**WHAT YOU SHOULD DO**: Report how many lines below contain the word "yang", and give only that number.

Stored data entries
===
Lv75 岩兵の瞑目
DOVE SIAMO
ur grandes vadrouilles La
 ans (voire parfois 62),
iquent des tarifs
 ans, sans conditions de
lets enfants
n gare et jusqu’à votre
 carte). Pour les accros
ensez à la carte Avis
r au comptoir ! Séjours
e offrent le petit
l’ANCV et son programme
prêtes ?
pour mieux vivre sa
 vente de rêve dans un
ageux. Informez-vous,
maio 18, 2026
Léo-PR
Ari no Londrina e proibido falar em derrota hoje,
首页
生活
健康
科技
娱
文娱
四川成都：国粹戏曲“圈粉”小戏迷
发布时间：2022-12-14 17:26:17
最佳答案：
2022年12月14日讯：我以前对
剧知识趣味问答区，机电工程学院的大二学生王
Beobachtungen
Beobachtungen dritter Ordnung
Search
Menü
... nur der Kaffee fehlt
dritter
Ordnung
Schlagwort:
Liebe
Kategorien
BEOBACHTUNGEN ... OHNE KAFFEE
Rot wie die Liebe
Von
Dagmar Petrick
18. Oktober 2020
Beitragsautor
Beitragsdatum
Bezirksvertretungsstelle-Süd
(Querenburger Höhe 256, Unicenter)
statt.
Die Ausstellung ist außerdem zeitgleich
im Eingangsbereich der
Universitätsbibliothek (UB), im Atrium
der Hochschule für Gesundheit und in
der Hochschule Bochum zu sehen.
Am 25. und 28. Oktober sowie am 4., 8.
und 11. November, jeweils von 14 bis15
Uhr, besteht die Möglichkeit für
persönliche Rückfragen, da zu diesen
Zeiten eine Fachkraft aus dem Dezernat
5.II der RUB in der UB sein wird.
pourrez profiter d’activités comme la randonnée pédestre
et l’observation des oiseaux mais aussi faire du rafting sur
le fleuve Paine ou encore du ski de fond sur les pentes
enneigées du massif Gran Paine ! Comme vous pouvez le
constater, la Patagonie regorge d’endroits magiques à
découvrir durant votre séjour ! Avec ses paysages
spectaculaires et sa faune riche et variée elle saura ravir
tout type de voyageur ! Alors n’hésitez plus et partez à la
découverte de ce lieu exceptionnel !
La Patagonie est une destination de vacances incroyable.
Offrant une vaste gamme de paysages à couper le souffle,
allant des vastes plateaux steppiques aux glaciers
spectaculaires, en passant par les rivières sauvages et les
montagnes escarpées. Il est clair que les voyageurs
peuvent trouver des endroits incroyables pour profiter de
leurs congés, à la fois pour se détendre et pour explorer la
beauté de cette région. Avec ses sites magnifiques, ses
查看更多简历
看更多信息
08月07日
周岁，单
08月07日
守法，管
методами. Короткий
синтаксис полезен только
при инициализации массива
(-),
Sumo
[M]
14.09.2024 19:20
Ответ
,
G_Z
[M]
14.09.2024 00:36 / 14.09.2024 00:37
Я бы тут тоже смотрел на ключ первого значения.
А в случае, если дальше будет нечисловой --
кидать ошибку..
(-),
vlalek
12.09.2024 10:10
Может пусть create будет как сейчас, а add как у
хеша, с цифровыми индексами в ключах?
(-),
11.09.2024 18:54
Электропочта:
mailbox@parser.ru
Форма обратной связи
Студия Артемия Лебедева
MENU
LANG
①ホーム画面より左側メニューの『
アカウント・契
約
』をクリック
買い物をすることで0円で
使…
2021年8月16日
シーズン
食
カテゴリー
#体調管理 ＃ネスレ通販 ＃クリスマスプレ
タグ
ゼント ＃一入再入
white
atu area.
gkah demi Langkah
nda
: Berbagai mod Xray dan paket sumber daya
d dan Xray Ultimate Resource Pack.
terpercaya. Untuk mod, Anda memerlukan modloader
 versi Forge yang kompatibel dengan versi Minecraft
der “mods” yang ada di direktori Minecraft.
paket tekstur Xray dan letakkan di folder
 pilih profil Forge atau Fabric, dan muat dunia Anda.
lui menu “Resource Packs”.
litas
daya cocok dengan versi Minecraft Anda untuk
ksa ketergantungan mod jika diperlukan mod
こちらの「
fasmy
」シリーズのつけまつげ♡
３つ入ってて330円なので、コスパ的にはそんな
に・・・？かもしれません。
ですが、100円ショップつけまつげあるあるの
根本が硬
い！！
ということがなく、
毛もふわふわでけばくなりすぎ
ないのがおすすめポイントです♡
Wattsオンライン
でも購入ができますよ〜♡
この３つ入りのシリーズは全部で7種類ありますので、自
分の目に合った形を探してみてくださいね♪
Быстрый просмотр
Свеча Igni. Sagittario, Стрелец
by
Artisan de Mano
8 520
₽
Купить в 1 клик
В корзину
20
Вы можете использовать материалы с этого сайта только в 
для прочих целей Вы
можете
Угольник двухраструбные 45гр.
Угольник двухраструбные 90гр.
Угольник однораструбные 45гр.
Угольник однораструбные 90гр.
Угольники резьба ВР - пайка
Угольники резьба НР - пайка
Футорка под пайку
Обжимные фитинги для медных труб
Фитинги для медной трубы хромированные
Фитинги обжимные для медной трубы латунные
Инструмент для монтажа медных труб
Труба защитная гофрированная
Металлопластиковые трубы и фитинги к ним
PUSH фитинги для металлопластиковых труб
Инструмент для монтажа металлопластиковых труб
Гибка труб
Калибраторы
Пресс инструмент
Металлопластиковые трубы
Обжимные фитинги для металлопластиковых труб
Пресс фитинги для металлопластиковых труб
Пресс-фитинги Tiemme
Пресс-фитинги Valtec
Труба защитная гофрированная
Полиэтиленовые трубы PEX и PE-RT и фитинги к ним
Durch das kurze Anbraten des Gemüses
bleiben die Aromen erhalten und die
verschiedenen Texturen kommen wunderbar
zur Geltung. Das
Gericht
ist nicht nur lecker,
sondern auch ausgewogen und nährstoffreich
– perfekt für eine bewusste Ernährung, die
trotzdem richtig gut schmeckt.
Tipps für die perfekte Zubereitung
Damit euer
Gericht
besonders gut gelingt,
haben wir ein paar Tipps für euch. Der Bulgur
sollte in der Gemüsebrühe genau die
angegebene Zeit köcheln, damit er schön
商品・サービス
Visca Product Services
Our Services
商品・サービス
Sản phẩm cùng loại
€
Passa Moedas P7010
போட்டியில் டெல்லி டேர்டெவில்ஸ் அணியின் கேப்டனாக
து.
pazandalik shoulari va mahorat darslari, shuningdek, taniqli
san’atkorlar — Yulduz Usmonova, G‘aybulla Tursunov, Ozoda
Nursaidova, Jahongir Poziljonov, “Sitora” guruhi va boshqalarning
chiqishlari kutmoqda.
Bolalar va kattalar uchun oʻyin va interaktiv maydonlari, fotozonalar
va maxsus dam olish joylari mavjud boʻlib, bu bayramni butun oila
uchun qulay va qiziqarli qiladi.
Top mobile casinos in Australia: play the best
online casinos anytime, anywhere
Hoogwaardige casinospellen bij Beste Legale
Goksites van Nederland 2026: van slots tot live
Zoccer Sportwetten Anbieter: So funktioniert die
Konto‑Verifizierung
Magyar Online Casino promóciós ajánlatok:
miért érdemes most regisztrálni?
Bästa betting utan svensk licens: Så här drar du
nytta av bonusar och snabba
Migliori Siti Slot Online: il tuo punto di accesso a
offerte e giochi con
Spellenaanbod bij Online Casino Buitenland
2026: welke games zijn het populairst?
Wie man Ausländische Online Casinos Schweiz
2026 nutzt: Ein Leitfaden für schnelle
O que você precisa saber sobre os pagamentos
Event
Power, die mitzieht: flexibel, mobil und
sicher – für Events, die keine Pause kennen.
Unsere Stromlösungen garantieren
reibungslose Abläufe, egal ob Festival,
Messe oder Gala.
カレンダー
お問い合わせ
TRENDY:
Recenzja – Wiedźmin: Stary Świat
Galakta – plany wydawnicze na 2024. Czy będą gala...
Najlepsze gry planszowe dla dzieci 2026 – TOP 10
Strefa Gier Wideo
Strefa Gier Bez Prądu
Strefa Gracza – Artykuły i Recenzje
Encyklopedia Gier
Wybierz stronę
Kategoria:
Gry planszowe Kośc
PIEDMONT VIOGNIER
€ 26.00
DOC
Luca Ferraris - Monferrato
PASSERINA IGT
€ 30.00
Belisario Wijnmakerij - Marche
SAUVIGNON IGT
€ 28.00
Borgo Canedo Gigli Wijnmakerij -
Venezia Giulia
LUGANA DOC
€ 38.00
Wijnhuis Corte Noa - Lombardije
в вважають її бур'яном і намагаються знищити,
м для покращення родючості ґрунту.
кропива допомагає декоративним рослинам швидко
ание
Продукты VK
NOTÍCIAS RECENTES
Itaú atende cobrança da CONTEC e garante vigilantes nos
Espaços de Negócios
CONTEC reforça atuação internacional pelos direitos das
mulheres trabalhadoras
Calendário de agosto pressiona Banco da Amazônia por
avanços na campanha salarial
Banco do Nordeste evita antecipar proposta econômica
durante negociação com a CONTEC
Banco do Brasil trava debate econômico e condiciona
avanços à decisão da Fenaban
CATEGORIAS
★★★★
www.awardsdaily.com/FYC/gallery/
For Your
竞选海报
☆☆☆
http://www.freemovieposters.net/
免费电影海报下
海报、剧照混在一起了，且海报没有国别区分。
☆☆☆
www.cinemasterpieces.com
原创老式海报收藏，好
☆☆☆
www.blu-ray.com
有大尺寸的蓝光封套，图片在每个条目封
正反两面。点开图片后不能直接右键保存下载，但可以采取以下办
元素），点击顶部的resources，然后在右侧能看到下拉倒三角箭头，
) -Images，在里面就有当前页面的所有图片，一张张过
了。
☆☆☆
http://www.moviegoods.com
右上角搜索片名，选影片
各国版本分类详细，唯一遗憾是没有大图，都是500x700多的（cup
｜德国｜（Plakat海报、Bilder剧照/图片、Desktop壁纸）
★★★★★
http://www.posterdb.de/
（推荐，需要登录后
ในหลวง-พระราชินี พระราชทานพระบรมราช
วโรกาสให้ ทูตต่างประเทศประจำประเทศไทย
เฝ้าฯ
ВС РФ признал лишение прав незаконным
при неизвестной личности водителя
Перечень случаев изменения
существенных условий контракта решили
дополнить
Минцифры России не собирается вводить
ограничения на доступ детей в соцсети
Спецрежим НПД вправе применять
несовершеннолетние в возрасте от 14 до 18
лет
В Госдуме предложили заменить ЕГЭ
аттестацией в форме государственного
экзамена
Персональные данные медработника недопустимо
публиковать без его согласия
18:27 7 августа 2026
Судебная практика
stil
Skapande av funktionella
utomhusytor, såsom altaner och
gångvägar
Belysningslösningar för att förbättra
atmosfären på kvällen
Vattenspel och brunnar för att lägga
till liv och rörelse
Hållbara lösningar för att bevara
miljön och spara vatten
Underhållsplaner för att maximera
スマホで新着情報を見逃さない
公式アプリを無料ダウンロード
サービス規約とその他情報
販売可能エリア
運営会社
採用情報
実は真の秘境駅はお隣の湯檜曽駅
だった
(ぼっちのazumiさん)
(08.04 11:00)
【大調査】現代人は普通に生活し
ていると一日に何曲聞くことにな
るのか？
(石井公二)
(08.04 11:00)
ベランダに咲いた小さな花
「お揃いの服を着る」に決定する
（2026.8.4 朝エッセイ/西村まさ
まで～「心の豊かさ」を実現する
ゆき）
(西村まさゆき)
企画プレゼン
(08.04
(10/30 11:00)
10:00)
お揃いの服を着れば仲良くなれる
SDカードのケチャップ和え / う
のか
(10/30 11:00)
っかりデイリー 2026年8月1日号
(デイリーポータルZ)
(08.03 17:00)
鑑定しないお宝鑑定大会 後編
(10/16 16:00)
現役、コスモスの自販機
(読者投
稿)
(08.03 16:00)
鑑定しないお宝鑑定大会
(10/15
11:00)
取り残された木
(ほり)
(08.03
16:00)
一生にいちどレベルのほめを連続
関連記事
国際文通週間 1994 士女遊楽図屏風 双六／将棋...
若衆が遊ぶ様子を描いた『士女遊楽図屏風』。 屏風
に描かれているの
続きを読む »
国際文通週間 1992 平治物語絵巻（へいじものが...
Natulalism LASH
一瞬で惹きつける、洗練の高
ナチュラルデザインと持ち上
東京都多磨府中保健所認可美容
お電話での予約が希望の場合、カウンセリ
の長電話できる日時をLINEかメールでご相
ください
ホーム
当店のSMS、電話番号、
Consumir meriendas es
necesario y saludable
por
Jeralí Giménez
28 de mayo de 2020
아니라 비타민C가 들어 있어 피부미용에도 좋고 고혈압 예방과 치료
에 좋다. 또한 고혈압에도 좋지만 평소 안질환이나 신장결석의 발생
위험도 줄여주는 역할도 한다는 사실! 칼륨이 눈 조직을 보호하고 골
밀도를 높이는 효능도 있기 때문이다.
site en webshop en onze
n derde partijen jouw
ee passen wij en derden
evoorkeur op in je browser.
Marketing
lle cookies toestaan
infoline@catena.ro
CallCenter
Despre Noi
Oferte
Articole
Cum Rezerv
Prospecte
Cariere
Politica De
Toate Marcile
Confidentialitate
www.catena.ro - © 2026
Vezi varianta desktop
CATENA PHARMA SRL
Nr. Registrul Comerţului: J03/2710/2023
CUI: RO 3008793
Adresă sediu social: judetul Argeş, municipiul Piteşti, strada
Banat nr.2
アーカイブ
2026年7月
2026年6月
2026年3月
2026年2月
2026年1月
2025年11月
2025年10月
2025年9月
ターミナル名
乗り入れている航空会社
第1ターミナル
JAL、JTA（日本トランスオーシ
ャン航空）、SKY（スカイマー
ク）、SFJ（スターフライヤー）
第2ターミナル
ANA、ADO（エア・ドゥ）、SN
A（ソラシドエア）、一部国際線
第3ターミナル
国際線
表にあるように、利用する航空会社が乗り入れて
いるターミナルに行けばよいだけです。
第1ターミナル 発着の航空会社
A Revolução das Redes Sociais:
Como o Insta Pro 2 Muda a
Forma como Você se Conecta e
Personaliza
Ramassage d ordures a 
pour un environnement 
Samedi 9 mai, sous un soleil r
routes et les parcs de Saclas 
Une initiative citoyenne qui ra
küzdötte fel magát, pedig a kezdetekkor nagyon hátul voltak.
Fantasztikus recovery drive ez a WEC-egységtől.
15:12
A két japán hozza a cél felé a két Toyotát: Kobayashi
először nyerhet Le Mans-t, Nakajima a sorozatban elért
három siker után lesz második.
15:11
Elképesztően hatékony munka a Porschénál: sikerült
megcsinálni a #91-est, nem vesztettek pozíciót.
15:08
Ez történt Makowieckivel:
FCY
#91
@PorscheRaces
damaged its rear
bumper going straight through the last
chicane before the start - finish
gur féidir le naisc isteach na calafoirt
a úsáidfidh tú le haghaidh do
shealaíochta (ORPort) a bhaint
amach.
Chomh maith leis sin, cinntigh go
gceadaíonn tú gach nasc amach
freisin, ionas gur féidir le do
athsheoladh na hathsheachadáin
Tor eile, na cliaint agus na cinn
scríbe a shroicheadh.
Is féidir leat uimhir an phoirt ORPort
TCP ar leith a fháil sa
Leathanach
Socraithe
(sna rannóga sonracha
===
**COMPLETED EXERCISE**: 2